- _Work order_: Output every entry exactly, without any pictures.
━━ Supplied entries ━━
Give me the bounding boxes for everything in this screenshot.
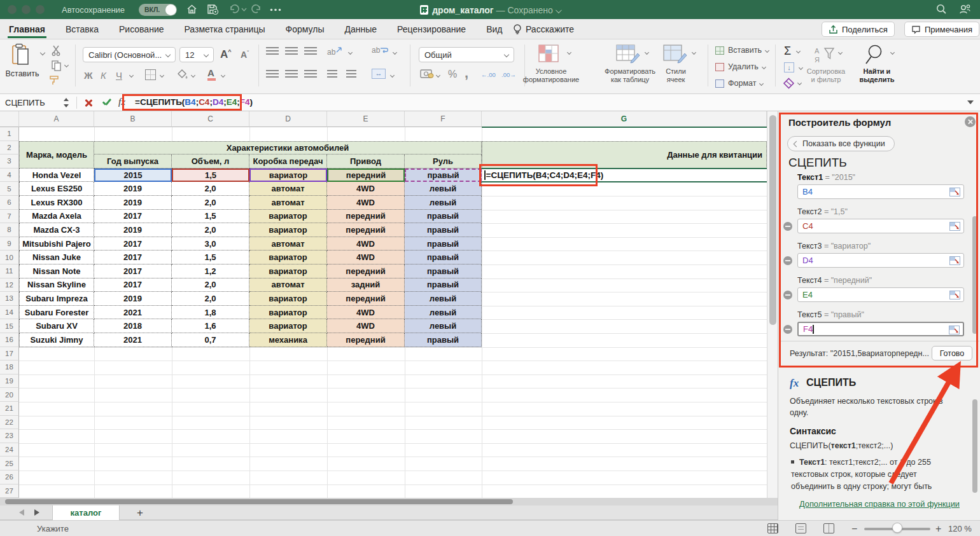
horizontal-scrollbar[interactable] bbox=[0, 498, 778, 505]
cancel-entry-button[interactable] bbox=[84, 99, 92, 107]
cell-D5[interactable]: автомат bbox=[249, 182, 327, 196]
cell-D9[interactable]: автомат bbox=[249, 237, 327, 251]
cell-D11[interactable]: вариатор bbox=[249, 265, 327, 278]
cell-F8[interactable]: правый bbox=[405, 223, 482, 237]
cell-A6[interactable]: Lexus RX300 bbox=[19, 196, 94, 210]
cell-B8[interactable]: 2019 bbox=[94, 223, 172, 237]
cell-C9[interactable]: 3,0 bbox=[172, 237, 249, 251]
vertical-scrollbar[interactable] bbox=[767, 111, 778, 498]
cell-E16[interactable]: передний bbox=[327, 333, 405, 347]
cell-A8[interactable]: Mazda CX-3 bbox=[19, 223, 94, 237]
tab-Разметка страницы[interactable]: Разметка страницы bbox=[183, 20, 267, 38]
cell-F10[interactable]: правый bbox=[405, 251, 482, 265]
cell-C6[interactable]: 2,0 bbox=[172, 196, 249, 210]
align-right-icon[interactable] bbox=[304, 70, 317, 79]
zoom-out-button[interactable]: − bbox=[851, 523, 857, 535]
cell-E6[interactable]: 4WD bbox=[327, 196, 405, 210]
cell-E10[interactable]: 4WD bbox=[327, 251, 405, 265]
cell-D14[interactable]: вариатор bbox=[249, 306, 327, 320]
percent-style-button[interactable]: % bbox=[448, 69, 457, 80]
sheet-tab-katalog[interactable]: каталог bbox=[52, 505, 120, 520]
clear-icon[interactable] bbox=[783, 78, 795, 92]
cell-A16[interactable]: Suzuki Jimny bbox=[19, 333, 94, 347]
orientation-icon[interactable]: ab bbox=[327, 46, 343, 57]
cell-D15[interactable]: вариатор bbox=[249, 319, 327, 333]
cell-D16[interactable]: механика bbox=[249, 333, 327, 347]
borders-icon[interactable] bbox=[145, 69, 156, 80]
tab-Рецензирование[interactable]: Рецензирование bbox=[396, 20, 467, 38]
cell-E15[interactable]: 4WD bbox=[327, 319, 405, 333]
cell-C15[interactable]: 1,6 bbox=[172, 319, 249, 333]
wrap-text-chevron-icon[interactable] bbox=[393, 50, 397, 55]
font-color-chevron-icon[interactable] bbox=[221, 73, 225, 78]
fill-color-chevron-icon[interactable] bbox=[191, 73, 195, 78]
cell-C14[interactable]: 1,8 bbox=[172, 306, 249, 320]
cell-E5[interactable]: 4WD bbox=[327, 182, 405, 196]
cell-E12[interactable]: задний bbox=[327, 278, 405, 292]
cell-G4-formula[interactable]: =СЦЕПИТЬ(B4;C4;D4;E4;F4) bbox=[482, 169, 766, 182]
next-sheet-icon[interactable] bbox=[34, 509, 39, 516]
cell-F15[interactable]: левый bbox=[405, 319, 482, 333]
cell-B12[interactable]: 2017 bbox=[94, 278, 172, 292]
cell-E7[interactable]: передний bbox=[327, 210, 405, 224]
format-cells-button[interactable]: Формат bbox=[715, 79, 763, 88]
close-panel-icon[interactable] bbox=[965, 116, 976, 127]
insert-function-button[interactable]: fx bbox=[118, 97, 125, 107]
cell-styles-icon[interactable] bbox=[663, 45, 689, 65]
copy-chevron-icon[interactable] bbox=[64, 63, 69, 67]
cell-E3-subheader[interactable]: Привод bbox=[327, 155, 405, 168]
remove-arg-Текст4-button[interactable] bbox=[783, 291, 792, 299]
format-as-table-chevron-icon[interactable] bbox=[645, 50, 649, 55]
remove-arg-Текст2-button[interactable] bbox=[783, 222, 792, 231]
cell-F9[interactable]: правый bbox=[405, 237, 482, 251]
tab-Данные[interactable]: Данные bbox=[343, 20, 378, 38]
find-select-label[interactable]: Найти ивыделить bbox=[854, 67, 900, 84]
zoom-in-button[interactable]: + bbox=[935, 523, 941, 535]
ref-picker-icon[interactable] bbox=[949, 326, 960, 334]
cell-B13[interactable]: 2019 bbox=[94, 292, 172, 306]
cell-E9[interactable]: 4WD bbox=[327, 237, 405, 251]
confirm-entry-button[interactable] bbox=[102, 98, 112, 107]
cell-B10[interactable]: 2017 bbox=[94, 251, 172, 265]
cell-D13[interactable]: вариатор bbox=[249, 292, 327, 306]
horizontal-scrollbar-thumb[interactable] bbox=[5, 499, 513, 504]
format-painter-icon[interactable] bbox=[48, 74, 61, 88]
cell-F11[interactable]: правый bbox=[405, 265, 482, 278]
cell-C10[interactable]: 1,5 bbox=[172, 251, 249, 265]
cell-C8[interactable]: 2,0 bbox=[172, 223, 249, 237]
page-break-view-icon[interactable] bbox=[823, 523, 834, 533]
font-name-combo[interactable]: Calibri (Основной... bbox=[83, 47, 176, 62]
align-center-icon[interactable] bbox=[285, 70, 298, 79]
tell-me-tab[interactable]: Расскажите bbox=[513, 19, 574, 39]
align-middle-icon[interactable] bbox=[285, 47, 298, 56]
underline-button[interactable]: Ч bbox=[116, 70, 122, 81]
cell-A15[interactable]: Subaru XV bbox=[19, 319, 94, 333]
cell-E13[interactable]: передний bbox=[327, 292, 405, 306]
more-help-link[interactable]: Дополнительная справка по этой функции bbox=[778, 499, 980, 509]
cell-D3-subheader[interactable]: Коробка передач bbox=[249, 155, 327, 168]
autosum-button[interactable]: Σ bbox=[784, 45, 791, 58]
autosum-chevron-icon[interactable] bbox=[796, 49, 801, 53]
cell-A10[interactable]: Nissan Juke bbox=[19, 251, 94, 265]
remove-arg-Текст5-button[interactable] bbox=[783, 325, 792, 334]
copy-icon[interactable] bbox=[51, 60, 62, 73]
ref-picker-icon[interactable] bbox=[949, 188, 960, 196]
cell-F5[interactable]: левый bbox=[405, 182, 482, 196]
merge-cells-icon[interactable]: ↔ bbox=[372, 69, 386, 79]
expand-formula-bar-icon[interactable] bbox=[967, 100, 974, 104]
cell-B9[interactable]: 2017 bbox=[94, 237, 172, 251]
grow-font-button[interactable]: A^ bbox=[220, 48, 232, 61]
cell-F6[interactable]: левый bbox=[405, 196, 482, 210]
cell-C13[interactable]: 2,0 bbox=[172, 292, 249, 306]
paste-chevron-icon[interactable] bbox=[40, 50, 45, 55]
find-select-icon[interactable] bbox=[864, 43, 887, 68]
fill-color-icon[interactable] bbox=[177, 69, 189, 83]
title-chevron-icon[interactable] bbox=[556, 7, 562, 13]
tab-Рисование[interactable]: Рисование bbox=[118, 20, 165, 38]
align-bottom-icon[interactable] bbox=[304, 47, 317, 56]
cell-C11[interactable]: 1,2 bbox=[172, 265, 249, 278]
prev-sheet-icon[interactable] bbox=[19, 509, 24, 516]
share-button[interactable]: Поделиться bbox=[822, 22, 895, 37]
cell-F13[interactable]: левый bbox=[405, 292, 482, 306]
align-left-icon[interactable] bbox=[266, 70, 279, 79]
━━━
- _Response box_:
Give me the bounding boxes for everything in this screenshot.
horizontal-scrollbar[interactable] bbox=[0, 498, 778, 505]
cancel-entry-button[interactable] bbox=[84, 99, 92, 107]
cell-D5[interactable]: автомат bbox=[249, 182, 327, 196]
cell-D9[interactable]: автомат bbox=[249, 237, 327, 251]
cell-D11[interactable]: вариатор bbox=[249, 265, 327, 278]
cell-F8[interactable]: правый bbox=[405, 223, 482, 237]
cell-A6[interactable]: Lexus RX300 bbox=[19, 196, 94, 210]
cell-B8[interactable]: 2019 bbox=[94, 223, 172, 237]
cell-C9[interactable]: 3,0 bbox=[172, 237, 249, 251]
vertical-scrollbar[interactable] bbox=[767, 111, 778, 498]
cell-E16[interactable]: передний bbox=[327, 333, 405, 347]
cell-A8[interactable]: Mazda CX-3 bbox=[19, 223, 94, 237]
tab-Разметка страницы[interactable]: Разметка страницы bbox=[183, 20, 267, 38]
cell-F10[interactable]: правый bbox=[405, 251, 482, 265]
cell-C6[interactable]: 2,0 bbox=[172, 196, 249, 210]
align-right-icon[interactable] bbox=[304, 70, 317, 79]
zoom-out-button[interactable]: − bbox=[851, 523, 857, 535]
cell-E6[interactable]: 4WD bbox=[327, 196, 405, 210]
cell-E10[interactable]: 4WD bbox=[327, 251, 405, 265]
cell-D14[interactable]: вариатор bbox=[249, 306, 327, 320]
percent-style-button[interactable]: % bbox=[448, 69, 457, 80]
sheet-tab-katalog[interactable]: каталог bbox=[52, 505, 120, 520]
clear-icon[interactable] bbox=[783, 78, 795, 92]
cell-A16[interactable]: Suzuki Jimny bbox=[19, 333, 94, 347]
orientation-icon[interactable]: ab bbox=[327, 46, 343, 57]
cell-D15[interactable]: вариатор bbox=[249, 319, 327, 333]
cell-D16[interactable]: механика bbox=[249, 333, 327, 347]
borders-icon[interactable] bbox=[145, 69, 156, 80]
tab-Рецензирование[interactable]: Рецензирование bbox=[396, 20, 467, 38]
cell-E15[interactable]: 4WD bbox=[327, 319, 405, 333]
cell-C15[interactable]: 1,6 bbox=[172, 319, 249, 333]
wrap-text-chevron-icon[interactable] bbox=[393, 50, 397, 55]
font-color-chevron-icon[interactable] bbox=[221, 73, 225, 78]
fill-color-chevron-icon[interactable] bbox=[191, 73, 195, 78]
cell-C14[interactable]: 1,8 bbox=[172, 306, 249, 320]
cell-E5[interactable]: 4WD bbox=[327, 182, 405, 196]
cell-E12[interactable]: задний bbox=[327, 278, 405, 292]
cell-G4-formula[interactable]: =СЦЕПИТЬ(B4;C4;D4;E4;F4) bbox=[482, 169, 766, 182]
next-sheet-icon[interactable] bbox=[34, 509, 39, 516]
cell-F15[interactable]: левый bbox=[405, 319, 482, 333]
cell-B12[interactable]: 2017 bbox=[94, 278, 172, 292]
cell-E7[interactable]: передний bbox=[327, 210, 405, 224]
format-cells-button[interactable]: Формат bbox=[715, 79, 763, 88]
close-panel-icon[interactable] bbox=[965, 116, 976, 127]
insert-function-button[interactable]: fx bbox=[118, 97, 125, 107]
cell-styles-icon[interactable] bbox=[663, 45, 689, 65]
copy-chevron-icon[interactable] bbox=[64, 63, 69, 67]
cell-E3-subheader[interactable]: Привод bbox=[327, 155, 405, 168]
remove-arg-Текст4-button[interactable] bbox=[783, 291, 792, 299]
format-as-table-chevron-icon[interactable] bbox=[645, 50, 649, 55]
remove-arg-Текст2-button[interactable] bbox=[783, 222, 792, 231]
cell-F9[interactable]: правый bbox=[405, 237, 482, 251]
tab-Данные[interactable]: Данные bbox=[343, 20, 378, 38]
find-select-label[interactable]: Найти ивыделить bbox=[854, 67, 900, 84]
zoom-in-button[interactable]: + bbox=[935, 523, 941, 535]
ref-picker-icon[interactable] bbox=[949, 326, 960, 334]
cell-B13[interactable]: 2019 bbox=[94, 292, 172, 306]
cell-E9[interactable]: 4WD bbox=[327, 237, 405, 251]
confirm-entry-button[interactable] bbox=[102, 98, 112, 107]
cell-B10[interactable]: 2017 bbox=[94, 251, 172, 265]
cell-D13[interactable]: вариатор bbox=[249, 292, 327, 306]
horizontal-scrollbar-thumb[interactable] bbox=[5, 499, 513, 504]
format-painter-icon[interactable] bbox=[48, 74, 61, 88]
cell-F11[interactable]: правый bbox=[405, 265, 482, 278]
cell-C10[interactable]: 1,5 bbox=[172, 251, 249, 265]
cell-C8[interactable]: 2,0 bbox=[172, 223, 249, 237]
page-break-view-icon[interactable] bbox=[823, 523, 834, 533]
font-name-combo[interactable]: Calibri (Основной... bbox=[83, 47, 176, 62]
align-center-icon[interactable] bbox=[285, 70, 298, 79]
tell-me-tab[interactable]: Расскажите bbox=[513, 19, 574, 39]
align-middle-icon[interactable] bbox=[285, 47, 298, 56]
underline-button[interactable]: Ч bbox=[116, 70, 122, 81]
cell-A15[interactable]: Subaru XV bbox=[19, 319, 94, 333]
cell-E13[interactable]: передний bbox=[327, 292, 405, 306]
more-help-link[interactable]: Дополнительная справка по этой функции bbox=[778, 499, 980, 509]
cell-D3-subheader[interactable]: Коробка передач bbox=[249, 155, 327, 168]
autosum-button[interactable]: Σ bbox=[784, 45, 791, 58]
autosum-chevron-icon[interactable] bbox=[796, 49, 801, 53]
cell-A10[interactable]: Nissan Juke bbox=[19, 251, 94, 265]
remove-arg-Текст5-button[interactable] bbox=[783, 325, 792, 334]
copy-icon[interactable] bbox=[51, 60, 62, 73]
ref-picker-icon[interactable] bbox=[949, 188, 960, 196]
cell-F5[interactable]: левый bbox=[405, 182, 482, 196]
merge-cells-icon[interactable]: ↔ bbox=[372, 69, 386, 79]
expand-formula-bar-icon[interactable] bbox=[967, 100, 974, 104]
cell-B9[interactable]: 2017 bbox=[94, 237, 172, 251]
grow-font-button[interactable]: A^ bbox=[220, 48, 232, 61]
cell-F6[interactable]: левый bbox=[405, 196, 482, 210]
cell-C13[interactable]: 2,0 bbox=[172, 292, 249, 306]
paste-chevron-icon[interactable] bbox=[40, 50, 45, 55]
find-select-icon[interactable] bbox=[864, 43, 887, 68]
fill-color-icon[interactable] bbox=[177, 69, 189, 83]
title-chevron-icon[interactable] bbox=[556, 7, 562, 13]
tab-Рисование[interactable]: Рисование bbox=[118, 20, 165, 38]
align-bottom-icon[interactable] bbox=[304, 47, 317, 56]
cell-C11[interactable]: 1,2 bbox=[172, 265, 249, 278]
prev-sheet-icon[interactable] bbox=[19, 509, 24, 516]
share-button[interactable]: Поделиться bbox=[822, 22, 895, 37]
cell-F13[interactable]: левый bbox=[405, 292, 482, 306]
align-left-icon[interactable] bbox=[266, 70, 279, 79]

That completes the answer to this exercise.